(Saved data entries)

_____

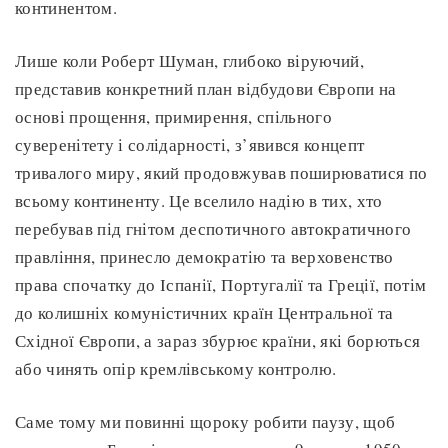
континентом.
Лише коли Роберт Шуман, глибоко віруючий,
представив конкретний план відбудови Європи на
основі прощення, примирення, спільного
суверенітету і солідарності, з’явився концепт
тривалого миру, який продовжував поширюватися по
всьому континенту. Це вселило надію в тих, хто
перебував під гнітом деспотичного автократичного
правління, принесло демократію та верховенство
права спочатку до Іспанії, Португалії та Греції, потім
до колишніх комуністичних країн Центральної та
Східної Європи, а зараз збурює країни, які борються
або чинять опір кремлівському контролю.
Саме тому ми повинні щороку робити паузу, щоб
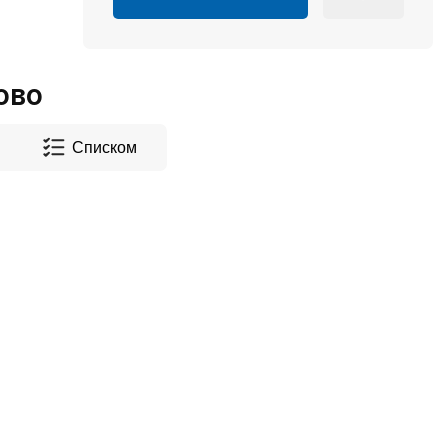
ово
Списком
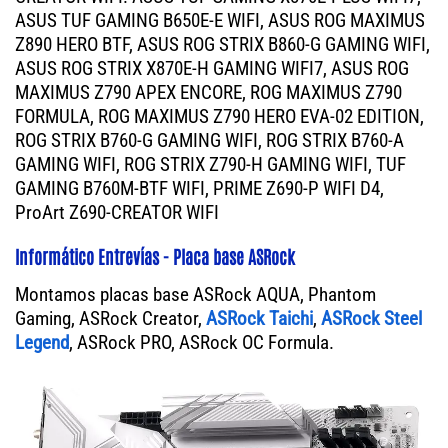
ASUS TUF GAMING B650E-E WIFI, ASUS ROG MAXIMUS
Z890 HERO BTF, ASUS ROG STRIX B860-G GAMING WIFI,
ASUS ROG STRIX X870E-H GAMING WIFI7, ASUS ROG
MAXIMUS Z790 APEX ENCORE, ROG MAXIMUS Z790
FORMULA, ROG MAXIMUS Z790 HERO EVA-02 EDITION,
ROG STRIX B760-G GAMING WIFI, ROG STRIX B760-A
GAMING WIFI, ROG STRIX Z790-H GAMING WIFI, TUF
GAMING B760M-BTF WIFI, PRIME Z690-P WIFI D4,
ProArt Z690-CREATOR WIFI
Informático Entrevías - Placa base ASRock
Montamos placas base ASRock AQUA, Phantom
Gaming, ASRock Creator,
ASRock Taichi
,
ASRock Steel
Legend
, ASRock PRO, ASRock OC Formula.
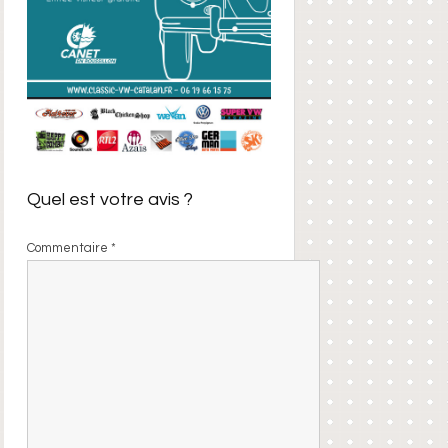
Quel est votre avis ?
Commentaire
*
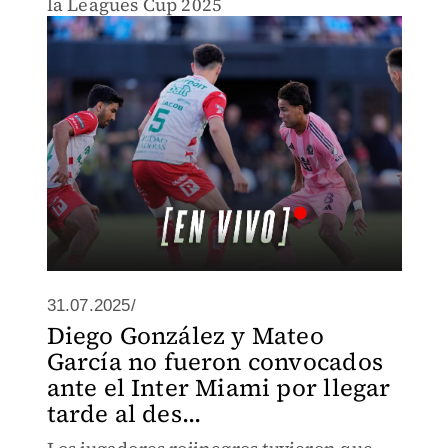
la Leagues Cup 2025
31.07.2025/
Diego González y Mateo
García no fueron convocados
ante el Inter Miami por llegar
tarde al des...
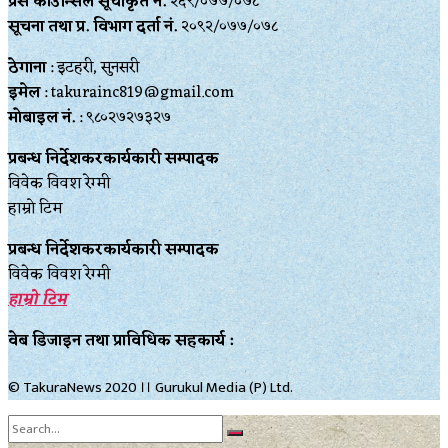
प्रेस काउन्सिल सूचीकृत नं.
२६९/०७७/०७८
सूचना तथा प्र‍. विभाग दर्ता नं.
२०९२/०७७/०७८
ठेगाना
: इटहरी, सुनसरी
इमेल
: takurainc819@gmail.com
मोबाइल नं.
: ९८०२७२७३२७
प्रबन्ध निर्देशकरकार्यकारी सम्पादक
विवेक विवश रेग्मी
हाम्रो टिम
प्रबन्ध निर्देशकरकार्यकारी सम्पादक
विवेक विवश रेग्मी
हाम्रो टिम
वेब डिजाइन तथा प्राविधिक सहकार्य :
© TakuraNews 2020 ।। Gurukul Media (P) Ltd.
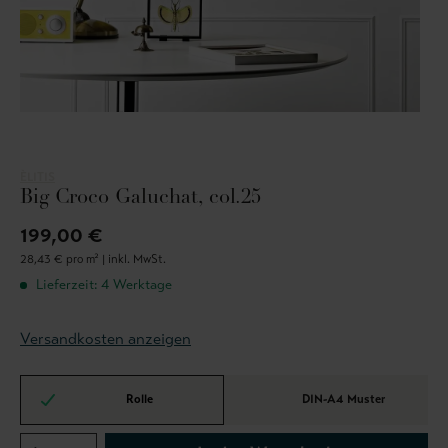
ÈLITIS
Big Croco Galuchat, col.25
199,00 €
28,43 € pro m² |
inkl. MwSt.
Lieferzeit: 4 Werktage
Versandkosten anzeigen
Rolle
DIN-A4 Muster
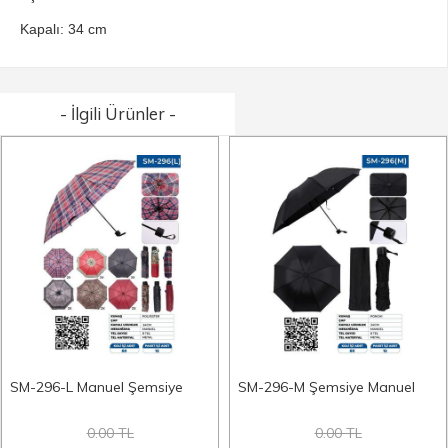
Kapalı: 34 cm
- İlgili Ürünler -
SM-296-L Manuel Şemsiye
SM-296-M Şemsiye Manuel
0.00 TL
0.00 TL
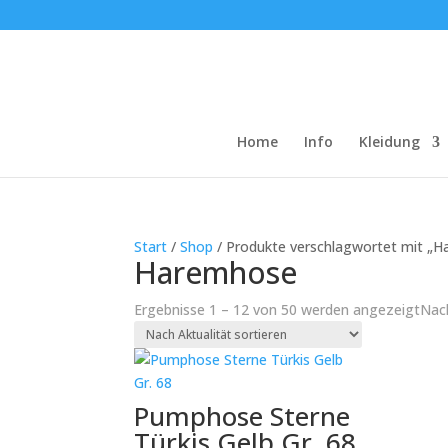
Home
Info
Kleidung
Start
/
Shop
/ Produkte verschlagwortet mit „
Haremhose
Ergebnisse 1 – 12 von 50 werden angezeigt
Nach
Pumphose Sterne
Türkis Gelb Gr. 68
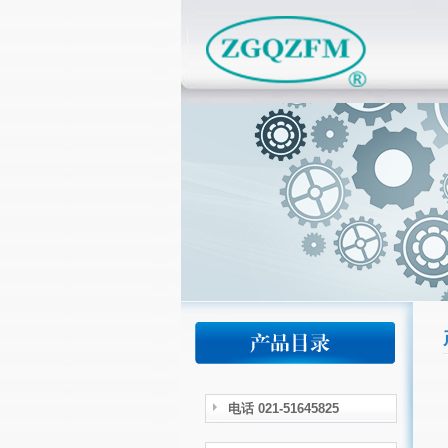
电话 021-51645825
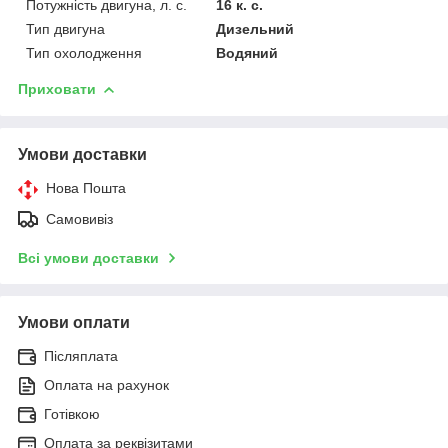
Потужність двигуна, л. с.
16 к. с.
Тип двигуна
Дизельний
Тип охолодження
Водяний
Приховати
Умови доставки
Нова Пошта
Самовивіз
Всі умови доставки
Умови оплати
Післяплата
Оплата на рахунок
Готівкою
Оплата за реквізитами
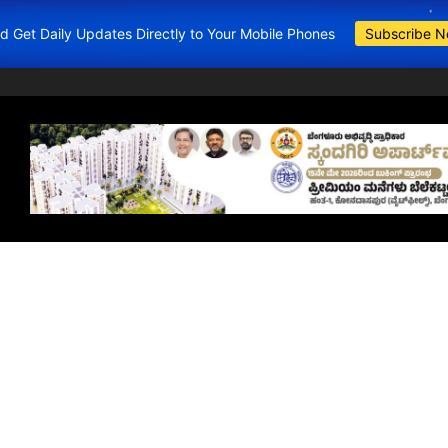
and Get Daily Updates Directly to Your Mobile Phones
Subscribe 
BDA Apartments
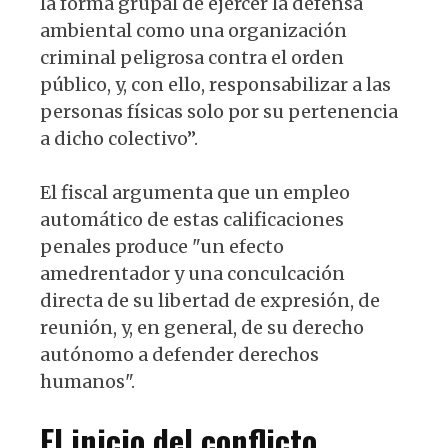
la forma grupal de ejercer la defensa
ambiental como una organización
criminal peligrosa contra el orden
público, y, con ello, responsabilizar a las
personas físicas solo por su pertenencia
a dicho colectivo”.
El fiscal argumenta que un empleo
automático de estas calificaciones
penales produce "un efecto
amedrentador y una conculcación
directa de su libertad de expresión, de
reunión, y, en general, de su derecho
autónomo a defender derechos
humanos".
El inicio del conflicto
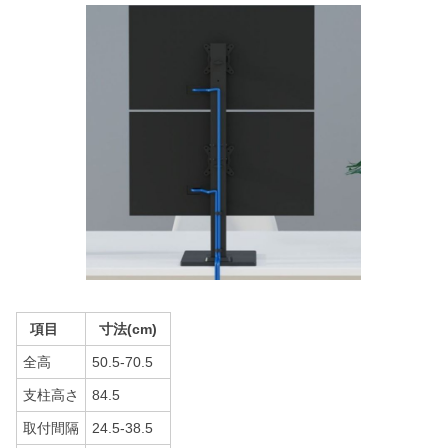
項目
寸法(cm)
全高
50.5-70.5
支柱高さ
84.5
取付間隔
24.5-38.5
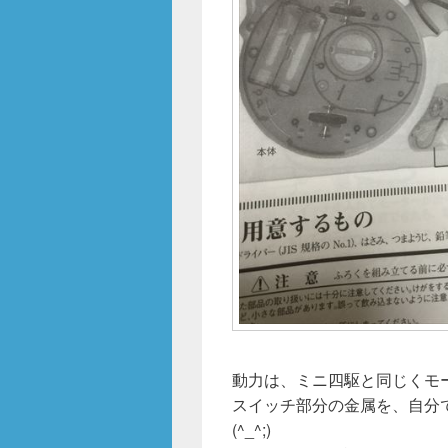
動力は、ミニ四駆と同じくモ
スイッチ部分の金属を、自分
(^_^;)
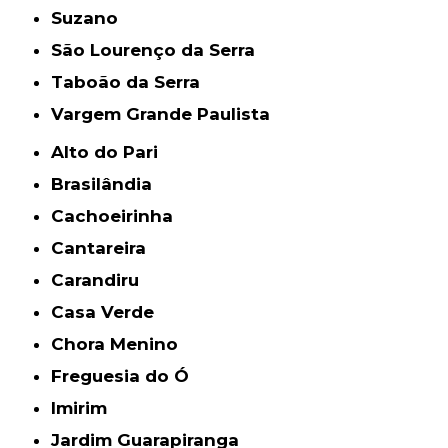
Suzano
São Lourenço da Serra
Taboão da Serra
Vargem Grande Paulista
Alto do Pari
Brasilândia
Cachoeirinha
Cantareira
Carandiru
Casa Verde
Chora Menino
Freguesia do Ó
Imirim
Jardim Guarapiranga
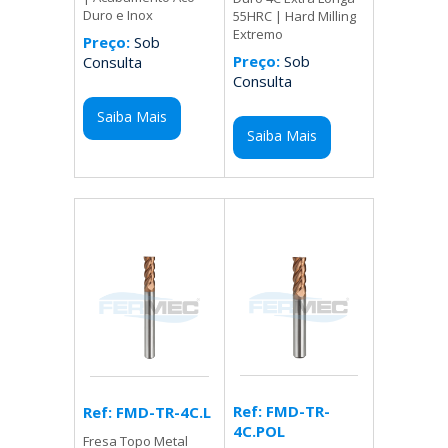
Duro e Inox
55HRC | Hard Milling
Extremo
Preço:
Sob
Preço:
Sob
Consulta
Consulta
Saiba Mais
Saiba Mais
Ref: FMD-TR-
Ref: FMD-TR-4C.L
4C.POL
Fresa Topo Metal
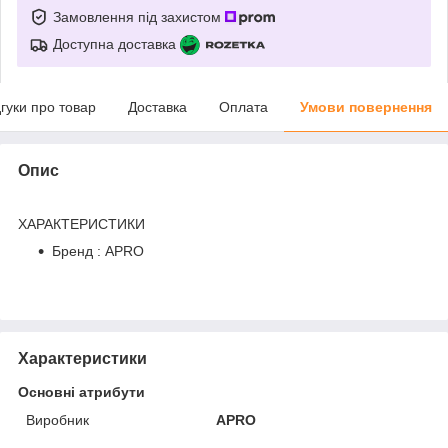
Замовлення під захистом
Доступна доставка
дгуки про товар
Доставка
Оплата
Умови повернення
Опис
ХАРАКТЕРИСТИКИ
Бренд : APRO
Характеристики
Основні атрибути
Виробник
APRO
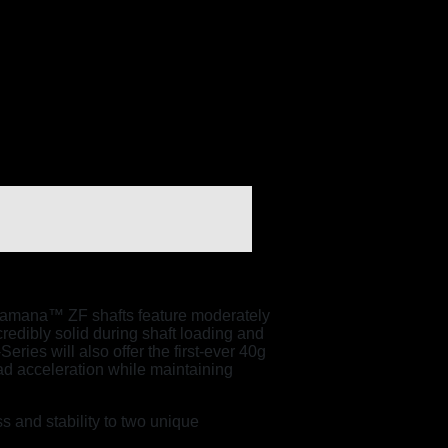
Diamana™ ZF shafts feature moderately
credibly solid during shaft loading and
ies will also offer the first-ever 40g
d acceleration while maintaining
s and stability to two unique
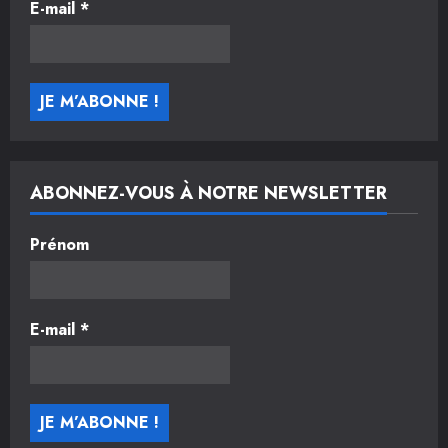
E-mail
*
ABONNEZ-VOUS À NOTRE NEWSLETTER
Prénom
E-mail
*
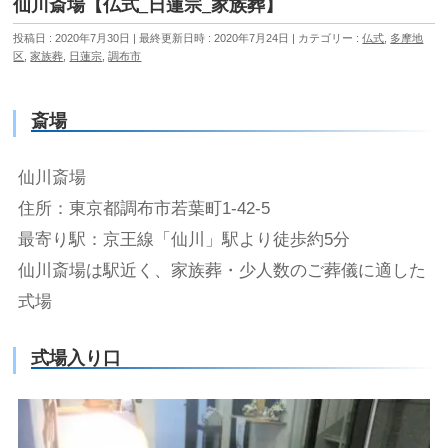
仙川斎場【仏式_日蓮宗_家族葬】
投稿日 : 2020年7月30日
最終更新日時 : 2020年7月24日
カテゴリー :
仏式
,
多摩地
区
,
家族葬
,
日蓮宗
,
調布市
斎場
仙川斎場
住所：東京都調布市若葉町1-42-5
最寄り駅：京王線「仙川」駅より徒歩約5分
仙川斎場は駅近く、家族葬・少人数のご葬儀に適した
式場
式場入り口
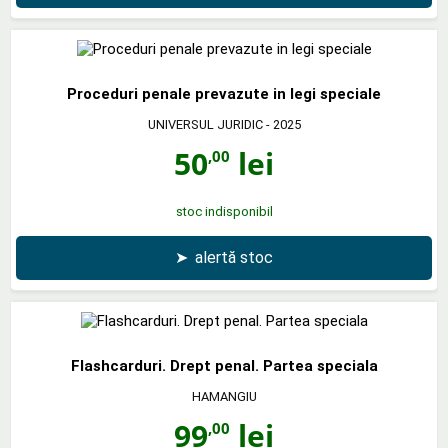
Proceduri penale prevazute in legi speciale
UNIVERSUL JURIDIC
- 2025
50
lei
,00
stoc indisponibil
➤
alertă stoc
Flashcarduri. Drept penal. Partea speciala
HAMANGIU
99
lei
,00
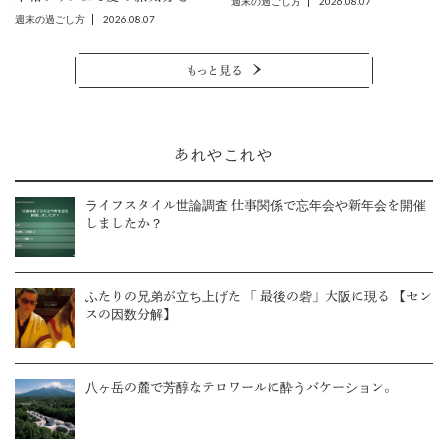
2026.08.07
週末の過ごし方
2026.08.07
週末の過ごし方
もっと見る
あれやこれや
ライフスタイル世論調査 仕事関係で忘年会や新年会を開催
しましたか？
ふたりの兄弟が立ち上げた 「 最後の砦」大阪に現る 【セン
スの因数分解】
八ヶ岳の麓で芳醇なテロワールに酔うバケーション。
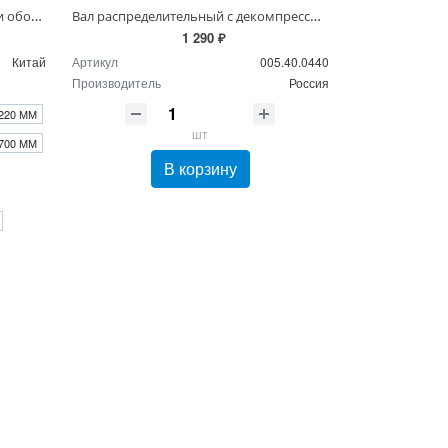
Приводной ремень к мотоблоку и оборудованию
Вал распределительный с декомпрессором Нева
1 290 ₽
Китай
Артикул
005.40.0440
Производитель
Россия
220 ММ
шт
700 ММ
В корзину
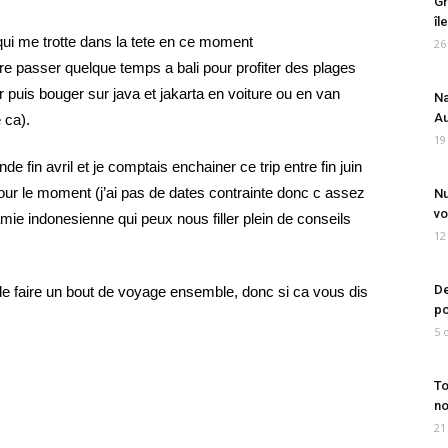
Gr
îl
qui me trotte dans la tete en ce moment
26
enre passer quelque temps a bali pour profiter des plages
r puis bouger sur java et jakarta en voiture ou en van
Na
Au
 ca).
19
nde fin avril et je comptais enchainer ce trip entre fin juin
ur pour le moment (j’ai pas de dates contrainte donc c assez
Nu
vo
 amie indonesienne qui peux nous filler plein de conseils
12
De
l de faire un bout de voyage ensemble, donc si ca vous dis
po
5 
To
no
21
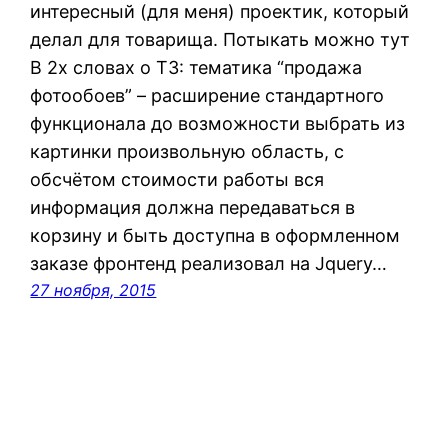
интересный (для меня) проектик, который
делал для товарища. Потыкать можно тут
В 2х словах о ТЗ: тематика “продажа
фотообоев” – расширение стандартного
функционала до возможности выбрать из
картинки произвольную область, с
обсчётом стоимости работы вся
информация должна передаваться в
корзину и быть доступна в оформленном
заказе фронтенд реализовал на Jquery…
27 ноября, 2015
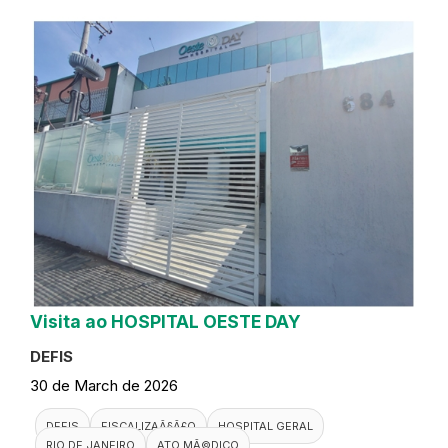
Visita ao HOSPITAL OESTE DAY
DEFIS
30 de March de 2026
DEFIS
FISCALIZAÃ§Ã£O
HOSPITAL GERAL
RIO DE JANEIRO
ATO MÃ©DICO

_____

Task to carry out
Your task is to find every line above containing the word "Manuel" and copy it.

Task solution
SM-296-L Manuel Şemsiye
SM-296-M Şemsiye Manuel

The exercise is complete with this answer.